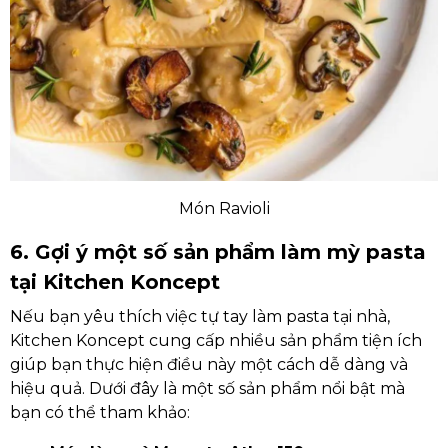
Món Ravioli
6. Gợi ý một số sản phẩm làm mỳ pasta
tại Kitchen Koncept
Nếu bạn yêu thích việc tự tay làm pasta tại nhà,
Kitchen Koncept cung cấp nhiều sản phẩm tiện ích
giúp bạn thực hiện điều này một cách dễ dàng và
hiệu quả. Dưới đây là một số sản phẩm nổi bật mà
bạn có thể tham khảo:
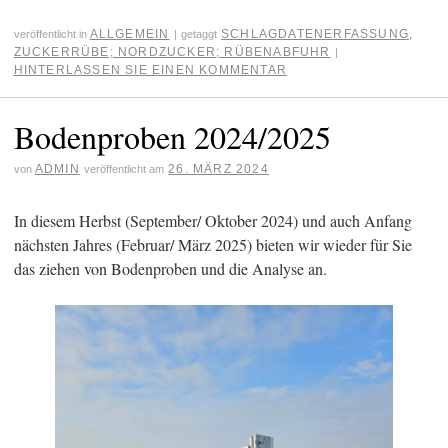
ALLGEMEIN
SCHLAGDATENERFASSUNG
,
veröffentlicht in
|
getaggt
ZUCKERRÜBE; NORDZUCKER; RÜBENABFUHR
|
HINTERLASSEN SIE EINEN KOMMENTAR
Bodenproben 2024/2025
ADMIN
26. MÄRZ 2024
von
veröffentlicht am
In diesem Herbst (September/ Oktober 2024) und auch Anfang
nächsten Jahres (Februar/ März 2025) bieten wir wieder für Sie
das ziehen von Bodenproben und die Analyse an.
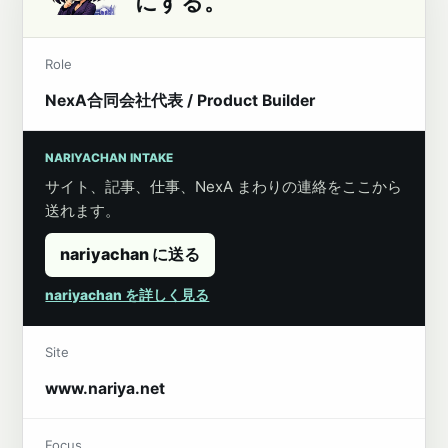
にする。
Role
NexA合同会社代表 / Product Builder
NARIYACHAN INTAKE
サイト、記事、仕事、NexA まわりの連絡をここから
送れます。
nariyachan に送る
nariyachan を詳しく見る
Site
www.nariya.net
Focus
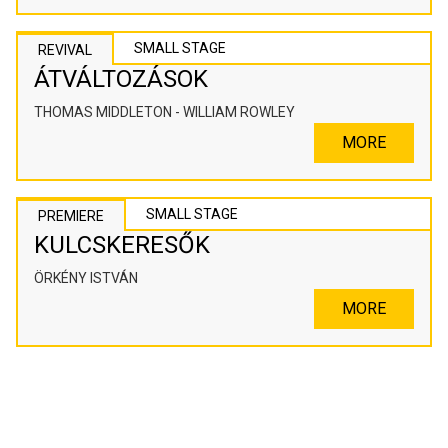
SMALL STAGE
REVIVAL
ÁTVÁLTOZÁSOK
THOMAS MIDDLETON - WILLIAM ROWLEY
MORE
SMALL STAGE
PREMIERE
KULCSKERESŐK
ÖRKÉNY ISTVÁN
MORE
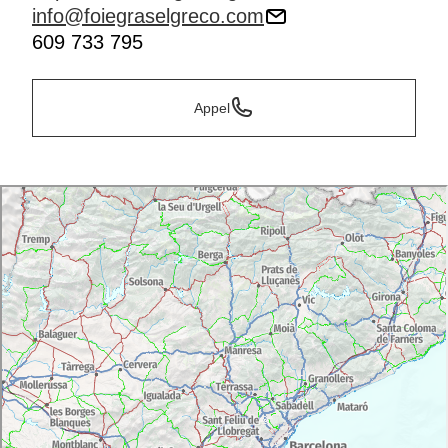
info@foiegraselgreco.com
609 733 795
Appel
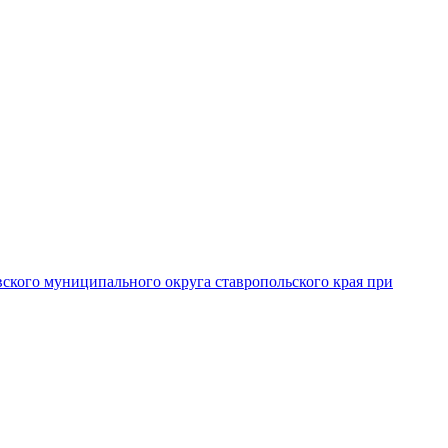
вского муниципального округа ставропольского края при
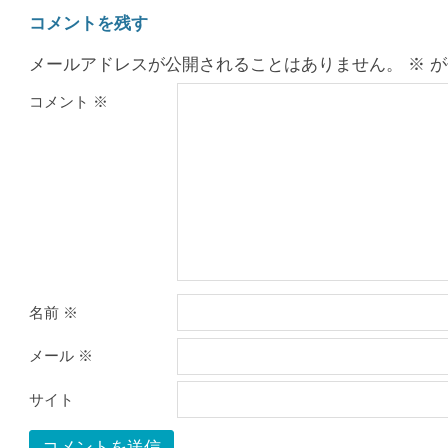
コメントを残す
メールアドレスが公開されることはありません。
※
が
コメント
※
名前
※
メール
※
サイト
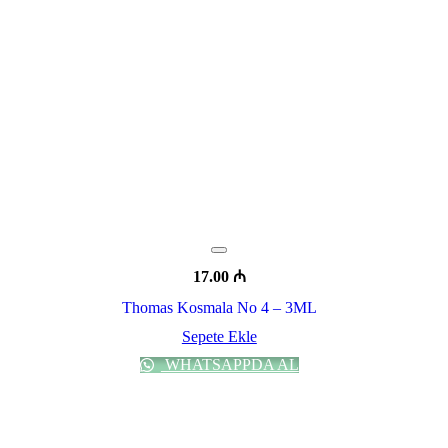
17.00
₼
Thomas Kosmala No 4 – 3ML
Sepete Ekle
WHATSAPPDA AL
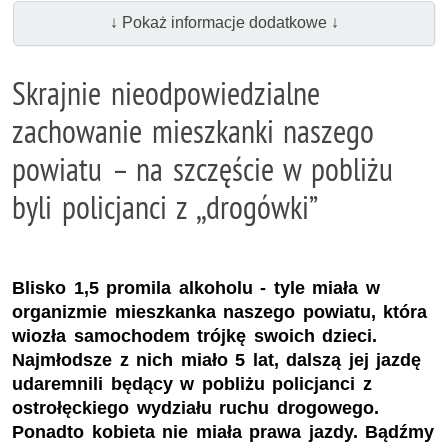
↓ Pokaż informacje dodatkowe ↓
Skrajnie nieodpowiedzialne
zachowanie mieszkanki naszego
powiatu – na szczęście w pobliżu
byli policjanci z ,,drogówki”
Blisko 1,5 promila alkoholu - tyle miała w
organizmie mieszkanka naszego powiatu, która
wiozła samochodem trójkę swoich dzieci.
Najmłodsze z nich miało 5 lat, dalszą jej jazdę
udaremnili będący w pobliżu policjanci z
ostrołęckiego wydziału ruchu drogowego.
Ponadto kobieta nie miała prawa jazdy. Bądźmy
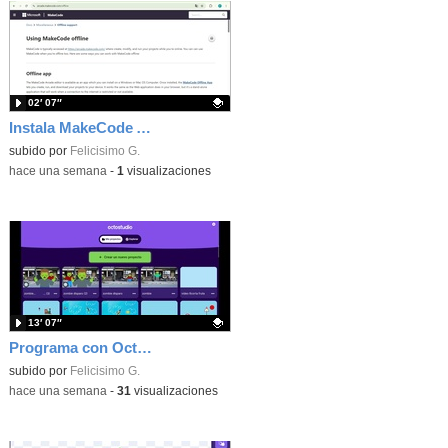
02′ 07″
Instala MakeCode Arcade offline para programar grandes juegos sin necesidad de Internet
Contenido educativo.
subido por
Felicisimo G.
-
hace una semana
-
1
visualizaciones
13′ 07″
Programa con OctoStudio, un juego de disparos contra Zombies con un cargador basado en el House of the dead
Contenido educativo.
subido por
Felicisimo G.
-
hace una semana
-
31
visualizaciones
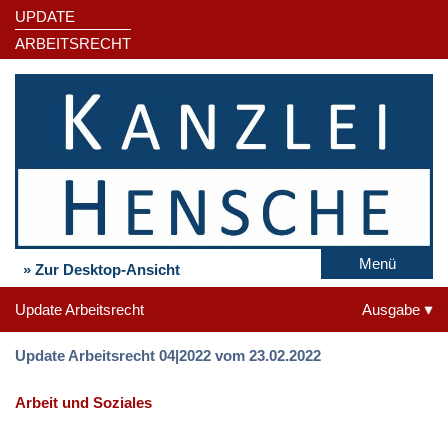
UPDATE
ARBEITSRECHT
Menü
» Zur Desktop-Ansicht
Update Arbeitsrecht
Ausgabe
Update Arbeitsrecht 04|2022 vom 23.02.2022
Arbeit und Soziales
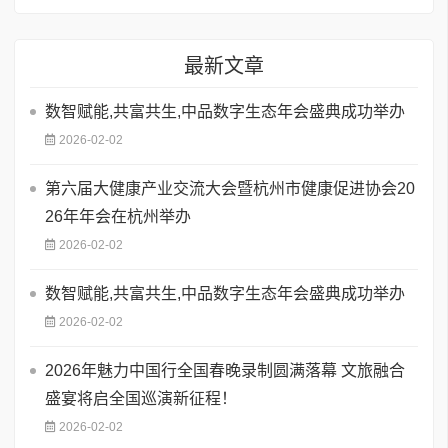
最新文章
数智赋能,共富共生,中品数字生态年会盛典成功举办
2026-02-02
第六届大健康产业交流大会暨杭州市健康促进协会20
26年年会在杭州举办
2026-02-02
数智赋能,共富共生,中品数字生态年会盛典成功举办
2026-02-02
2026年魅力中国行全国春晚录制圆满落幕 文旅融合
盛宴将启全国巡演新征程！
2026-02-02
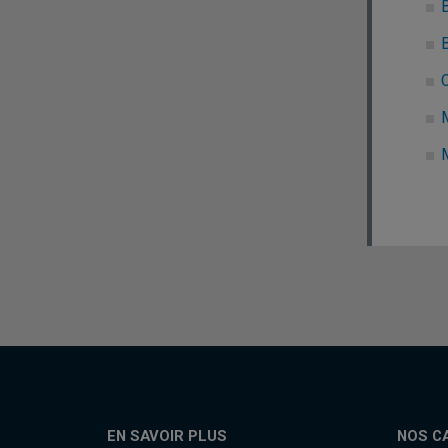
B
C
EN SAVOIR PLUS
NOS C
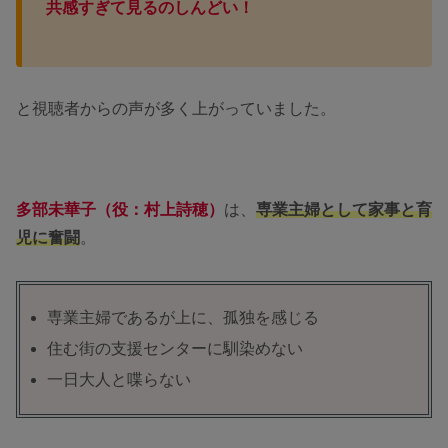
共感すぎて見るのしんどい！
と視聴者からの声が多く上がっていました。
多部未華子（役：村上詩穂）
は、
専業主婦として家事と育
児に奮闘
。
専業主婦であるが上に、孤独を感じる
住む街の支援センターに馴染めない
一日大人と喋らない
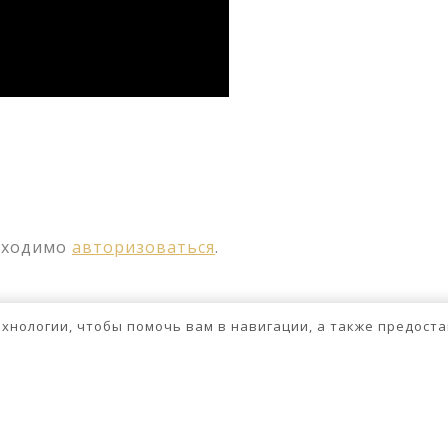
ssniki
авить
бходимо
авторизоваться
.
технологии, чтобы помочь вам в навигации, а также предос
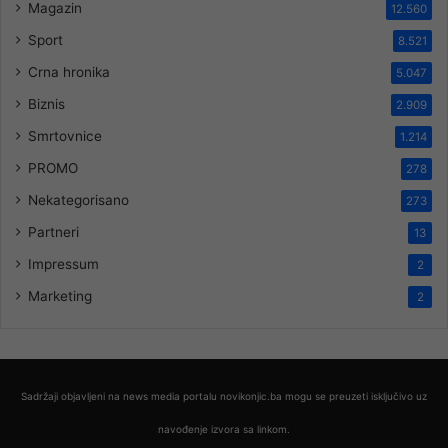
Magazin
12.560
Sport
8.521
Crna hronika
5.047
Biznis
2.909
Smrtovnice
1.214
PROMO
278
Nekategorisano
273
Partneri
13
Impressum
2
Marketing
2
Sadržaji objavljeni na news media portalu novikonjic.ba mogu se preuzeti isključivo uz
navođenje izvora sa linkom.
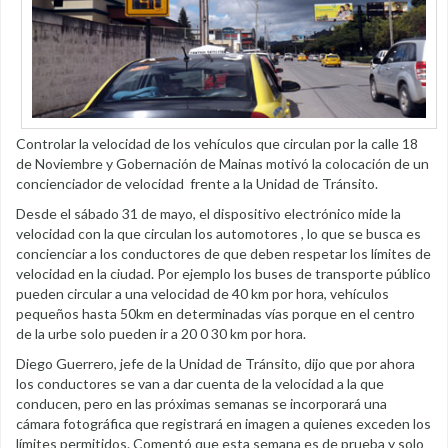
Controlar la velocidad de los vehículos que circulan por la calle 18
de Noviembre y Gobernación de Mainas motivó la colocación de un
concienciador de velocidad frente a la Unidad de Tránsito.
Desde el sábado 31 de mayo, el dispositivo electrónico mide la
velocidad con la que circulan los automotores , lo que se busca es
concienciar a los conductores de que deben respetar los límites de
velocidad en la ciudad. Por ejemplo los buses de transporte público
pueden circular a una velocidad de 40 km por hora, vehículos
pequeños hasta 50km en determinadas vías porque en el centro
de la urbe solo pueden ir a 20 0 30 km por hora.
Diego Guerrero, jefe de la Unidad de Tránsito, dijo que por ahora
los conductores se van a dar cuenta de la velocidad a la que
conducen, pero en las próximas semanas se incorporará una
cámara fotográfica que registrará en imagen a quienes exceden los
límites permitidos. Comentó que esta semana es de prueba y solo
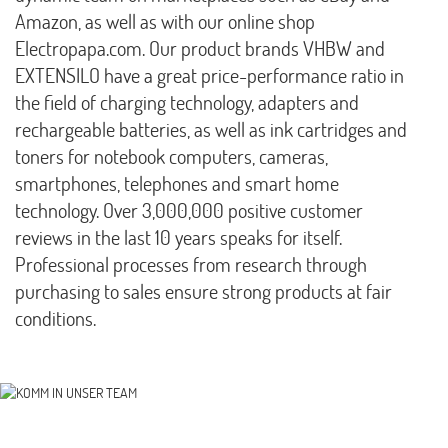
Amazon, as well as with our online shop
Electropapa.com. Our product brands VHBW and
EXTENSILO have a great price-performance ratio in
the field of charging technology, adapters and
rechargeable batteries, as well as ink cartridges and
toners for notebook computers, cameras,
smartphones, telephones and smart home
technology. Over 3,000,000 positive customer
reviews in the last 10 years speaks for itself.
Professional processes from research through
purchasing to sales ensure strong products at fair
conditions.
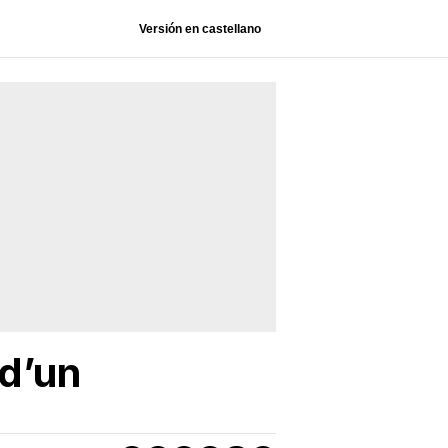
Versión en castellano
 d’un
===============
● **Exercise**:
Pick out every line of the listing containing the word "powiatu", and show those lines.

● **Problem solution**:
powiatu – na szczęście w pobliżu
organizmie mieszkanka naszego powiatu, która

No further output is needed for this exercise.